How do you handle managers who send everyone else to training to get them “fixed”?

That’s where [the Blanchard Companies and The Bob Pike Group] come in. Sometimes they’ll listen to an outsider more than they will insiders. Make sure you’re measuring results of training so they get a sense it’s not a fringe benefit, but an important part of the organization.

 

At The Pike Ascent in September, we’re putting together a comprehensive assessment. We’re expecting the top 2 percent of trainers and directors are going to want to be there. We want people to be very intentional when they come. Your focus is on leadership and coaching, and ours is on developing the best training so we can have the right training at the right time for the right people. I think that’s going to be a unique thing.

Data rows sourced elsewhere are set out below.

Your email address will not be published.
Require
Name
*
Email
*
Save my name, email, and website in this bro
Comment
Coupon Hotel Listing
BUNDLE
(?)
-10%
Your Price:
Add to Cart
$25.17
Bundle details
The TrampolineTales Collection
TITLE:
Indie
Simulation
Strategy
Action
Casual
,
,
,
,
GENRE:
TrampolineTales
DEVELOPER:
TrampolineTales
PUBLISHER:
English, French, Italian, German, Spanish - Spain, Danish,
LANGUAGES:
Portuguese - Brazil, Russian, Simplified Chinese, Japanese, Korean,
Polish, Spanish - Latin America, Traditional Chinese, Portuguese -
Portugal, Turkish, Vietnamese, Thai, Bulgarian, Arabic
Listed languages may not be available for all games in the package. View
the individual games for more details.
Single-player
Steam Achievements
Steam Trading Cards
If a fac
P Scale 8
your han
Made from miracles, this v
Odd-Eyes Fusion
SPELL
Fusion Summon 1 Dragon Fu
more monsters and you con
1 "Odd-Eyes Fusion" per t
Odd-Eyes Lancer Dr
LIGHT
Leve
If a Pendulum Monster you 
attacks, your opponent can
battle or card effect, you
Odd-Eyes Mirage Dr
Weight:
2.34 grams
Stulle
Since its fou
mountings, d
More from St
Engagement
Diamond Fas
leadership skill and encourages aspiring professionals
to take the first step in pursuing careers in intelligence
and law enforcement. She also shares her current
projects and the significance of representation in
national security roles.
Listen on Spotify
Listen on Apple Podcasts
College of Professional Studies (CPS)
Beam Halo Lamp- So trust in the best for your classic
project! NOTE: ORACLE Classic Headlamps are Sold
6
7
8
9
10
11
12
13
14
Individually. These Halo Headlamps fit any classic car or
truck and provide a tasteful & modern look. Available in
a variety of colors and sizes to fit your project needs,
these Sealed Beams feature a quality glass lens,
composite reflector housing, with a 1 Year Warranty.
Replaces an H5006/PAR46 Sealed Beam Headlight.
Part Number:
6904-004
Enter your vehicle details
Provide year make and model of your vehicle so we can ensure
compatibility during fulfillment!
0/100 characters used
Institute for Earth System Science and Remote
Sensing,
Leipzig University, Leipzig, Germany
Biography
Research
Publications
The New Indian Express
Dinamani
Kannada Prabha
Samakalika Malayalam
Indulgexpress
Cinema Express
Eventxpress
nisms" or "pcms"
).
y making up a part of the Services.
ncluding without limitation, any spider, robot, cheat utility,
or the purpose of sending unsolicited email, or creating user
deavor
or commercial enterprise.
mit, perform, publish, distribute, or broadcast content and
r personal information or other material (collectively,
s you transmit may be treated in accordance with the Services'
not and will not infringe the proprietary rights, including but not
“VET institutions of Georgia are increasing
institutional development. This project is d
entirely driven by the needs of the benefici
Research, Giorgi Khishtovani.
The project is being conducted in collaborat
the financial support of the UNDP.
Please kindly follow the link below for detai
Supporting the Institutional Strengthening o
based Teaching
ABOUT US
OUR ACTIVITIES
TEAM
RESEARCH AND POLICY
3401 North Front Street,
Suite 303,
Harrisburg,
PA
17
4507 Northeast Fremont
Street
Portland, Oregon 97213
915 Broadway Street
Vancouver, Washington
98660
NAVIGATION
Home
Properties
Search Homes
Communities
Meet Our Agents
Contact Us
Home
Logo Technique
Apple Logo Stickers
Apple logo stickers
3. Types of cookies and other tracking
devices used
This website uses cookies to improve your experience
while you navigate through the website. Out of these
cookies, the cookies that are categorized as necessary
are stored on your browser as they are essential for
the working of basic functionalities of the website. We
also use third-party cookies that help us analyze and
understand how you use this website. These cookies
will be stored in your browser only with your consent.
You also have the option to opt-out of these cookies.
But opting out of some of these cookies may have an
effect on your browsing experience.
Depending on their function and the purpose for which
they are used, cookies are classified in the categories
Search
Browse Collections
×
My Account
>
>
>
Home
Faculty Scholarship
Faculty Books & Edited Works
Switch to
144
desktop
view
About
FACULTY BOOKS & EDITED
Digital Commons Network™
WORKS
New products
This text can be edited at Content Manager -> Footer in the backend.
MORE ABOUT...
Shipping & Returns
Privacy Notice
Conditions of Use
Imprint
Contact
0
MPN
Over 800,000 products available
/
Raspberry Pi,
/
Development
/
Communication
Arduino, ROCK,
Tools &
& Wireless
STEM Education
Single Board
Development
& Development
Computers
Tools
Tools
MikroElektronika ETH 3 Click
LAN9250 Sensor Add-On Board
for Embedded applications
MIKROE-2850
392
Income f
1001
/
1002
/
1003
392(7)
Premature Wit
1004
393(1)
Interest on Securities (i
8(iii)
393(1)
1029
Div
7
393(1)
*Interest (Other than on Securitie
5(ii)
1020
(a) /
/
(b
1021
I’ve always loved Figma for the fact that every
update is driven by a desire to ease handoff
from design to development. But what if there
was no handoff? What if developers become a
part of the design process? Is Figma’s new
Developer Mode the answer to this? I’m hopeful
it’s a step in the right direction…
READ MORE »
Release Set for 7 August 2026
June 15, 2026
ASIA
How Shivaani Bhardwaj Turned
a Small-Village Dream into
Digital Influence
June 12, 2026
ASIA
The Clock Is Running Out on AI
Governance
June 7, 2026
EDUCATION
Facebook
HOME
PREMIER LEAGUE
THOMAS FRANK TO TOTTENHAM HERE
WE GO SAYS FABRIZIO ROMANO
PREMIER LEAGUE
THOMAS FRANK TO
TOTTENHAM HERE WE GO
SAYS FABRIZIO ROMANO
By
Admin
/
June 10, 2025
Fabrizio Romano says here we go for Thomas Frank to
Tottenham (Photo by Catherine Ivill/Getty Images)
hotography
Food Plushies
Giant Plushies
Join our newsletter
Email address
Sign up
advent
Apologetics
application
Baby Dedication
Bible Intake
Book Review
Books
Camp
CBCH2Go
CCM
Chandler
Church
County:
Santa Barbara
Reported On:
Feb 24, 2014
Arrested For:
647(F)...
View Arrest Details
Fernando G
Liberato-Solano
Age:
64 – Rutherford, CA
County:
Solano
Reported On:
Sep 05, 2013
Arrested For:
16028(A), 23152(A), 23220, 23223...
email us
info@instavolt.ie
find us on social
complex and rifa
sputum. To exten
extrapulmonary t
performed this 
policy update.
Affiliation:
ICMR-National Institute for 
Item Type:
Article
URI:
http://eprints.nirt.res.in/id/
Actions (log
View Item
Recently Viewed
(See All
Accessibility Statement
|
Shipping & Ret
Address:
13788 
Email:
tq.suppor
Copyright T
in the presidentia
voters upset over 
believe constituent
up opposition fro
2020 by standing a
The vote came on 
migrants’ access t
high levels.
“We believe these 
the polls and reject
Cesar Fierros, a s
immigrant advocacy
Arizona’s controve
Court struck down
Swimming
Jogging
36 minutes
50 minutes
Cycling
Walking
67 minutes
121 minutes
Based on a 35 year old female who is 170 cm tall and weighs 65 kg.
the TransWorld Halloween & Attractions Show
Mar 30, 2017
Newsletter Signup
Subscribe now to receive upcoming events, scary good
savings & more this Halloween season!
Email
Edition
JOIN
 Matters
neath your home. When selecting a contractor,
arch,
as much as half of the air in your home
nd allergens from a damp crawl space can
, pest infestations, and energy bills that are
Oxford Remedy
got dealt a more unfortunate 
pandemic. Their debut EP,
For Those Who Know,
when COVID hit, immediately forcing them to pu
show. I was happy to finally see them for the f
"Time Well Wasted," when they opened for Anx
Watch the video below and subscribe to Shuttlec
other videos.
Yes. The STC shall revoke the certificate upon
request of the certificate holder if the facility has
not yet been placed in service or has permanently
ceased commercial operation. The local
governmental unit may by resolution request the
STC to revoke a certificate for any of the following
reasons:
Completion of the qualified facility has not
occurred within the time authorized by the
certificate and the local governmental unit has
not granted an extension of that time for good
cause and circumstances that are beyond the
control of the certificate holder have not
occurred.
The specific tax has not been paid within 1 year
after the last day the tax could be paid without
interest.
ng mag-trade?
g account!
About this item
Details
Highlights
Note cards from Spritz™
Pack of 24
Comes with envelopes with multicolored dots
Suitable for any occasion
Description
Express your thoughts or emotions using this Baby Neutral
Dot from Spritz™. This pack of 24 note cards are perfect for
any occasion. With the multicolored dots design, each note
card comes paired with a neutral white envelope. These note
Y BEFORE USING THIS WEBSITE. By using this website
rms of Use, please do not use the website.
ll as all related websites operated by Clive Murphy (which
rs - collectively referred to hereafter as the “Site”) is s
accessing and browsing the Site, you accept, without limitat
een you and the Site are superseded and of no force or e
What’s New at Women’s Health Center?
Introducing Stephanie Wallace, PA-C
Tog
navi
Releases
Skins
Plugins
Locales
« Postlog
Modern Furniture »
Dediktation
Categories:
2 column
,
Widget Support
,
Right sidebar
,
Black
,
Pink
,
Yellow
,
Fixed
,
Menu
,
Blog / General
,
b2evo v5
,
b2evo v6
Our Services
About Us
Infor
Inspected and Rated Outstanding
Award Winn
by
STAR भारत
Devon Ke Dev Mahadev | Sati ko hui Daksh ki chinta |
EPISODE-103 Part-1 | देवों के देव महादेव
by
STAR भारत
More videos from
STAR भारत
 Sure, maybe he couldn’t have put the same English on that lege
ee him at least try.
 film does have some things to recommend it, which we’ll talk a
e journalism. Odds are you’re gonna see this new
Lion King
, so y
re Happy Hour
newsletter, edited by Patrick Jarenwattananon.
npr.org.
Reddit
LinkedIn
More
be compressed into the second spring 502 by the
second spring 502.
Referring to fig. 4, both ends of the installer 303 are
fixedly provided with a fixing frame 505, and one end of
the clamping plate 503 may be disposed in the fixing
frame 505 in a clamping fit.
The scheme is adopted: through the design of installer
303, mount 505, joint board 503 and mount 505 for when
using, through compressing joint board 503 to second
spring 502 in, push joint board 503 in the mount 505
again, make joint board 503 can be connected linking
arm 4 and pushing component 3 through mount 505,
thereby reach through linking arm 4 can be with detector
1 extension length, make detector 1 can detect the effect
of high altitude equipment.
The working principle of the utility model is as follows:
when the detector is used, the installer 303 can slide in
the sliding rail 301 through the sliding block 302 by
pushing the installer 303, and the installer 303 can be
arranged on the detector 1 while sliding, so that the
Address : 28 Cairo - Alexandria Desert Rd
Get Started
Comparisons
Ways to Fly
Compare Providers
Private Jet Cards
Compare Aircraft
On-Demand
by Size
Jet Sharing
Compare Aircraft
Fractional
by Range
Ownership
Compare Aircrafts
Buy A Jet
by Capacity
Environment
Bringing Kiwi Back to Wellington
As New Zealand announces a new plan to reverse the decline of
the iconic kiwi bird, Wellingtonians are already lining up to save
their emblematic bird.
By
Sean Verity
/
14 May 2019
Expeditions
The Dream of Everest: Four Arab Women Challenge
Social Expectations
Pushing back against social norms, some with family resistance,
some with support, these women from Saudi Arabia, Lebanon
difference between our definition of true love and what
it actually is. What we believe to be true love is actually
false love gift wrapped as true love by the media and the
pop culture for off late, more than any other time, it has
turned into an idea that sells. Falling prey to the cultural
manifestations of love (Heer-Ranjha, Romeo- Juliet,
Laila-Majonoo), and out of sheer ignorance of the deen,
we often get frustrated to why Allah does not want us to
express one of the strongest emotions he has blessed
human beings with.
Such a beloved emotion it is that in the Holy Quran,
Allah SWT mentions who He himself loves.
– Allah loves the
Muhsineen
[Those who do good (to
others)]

A one-two punch is an important thing. We don’t want to stop our intention at the end of training. How can we maximize the use of that?

 

What is one big suggestion you could have for people as leaders, trainers that would make a difference?

Remember the first line of Rick Warren’s Purpose-Driven Life: it’s not about you. It’s about them and what they’re getting out of it. If it’s all about us, it’s not going to have the effect.

 

What do you do when coaching is not enough?

Then share the people with the competition. Some people have deep-seated issues they need to break through them, but we’re not qualified to help them with that. You can’t take your operation down by going into the therapy business. No matter what you do, some people just can’t get it together.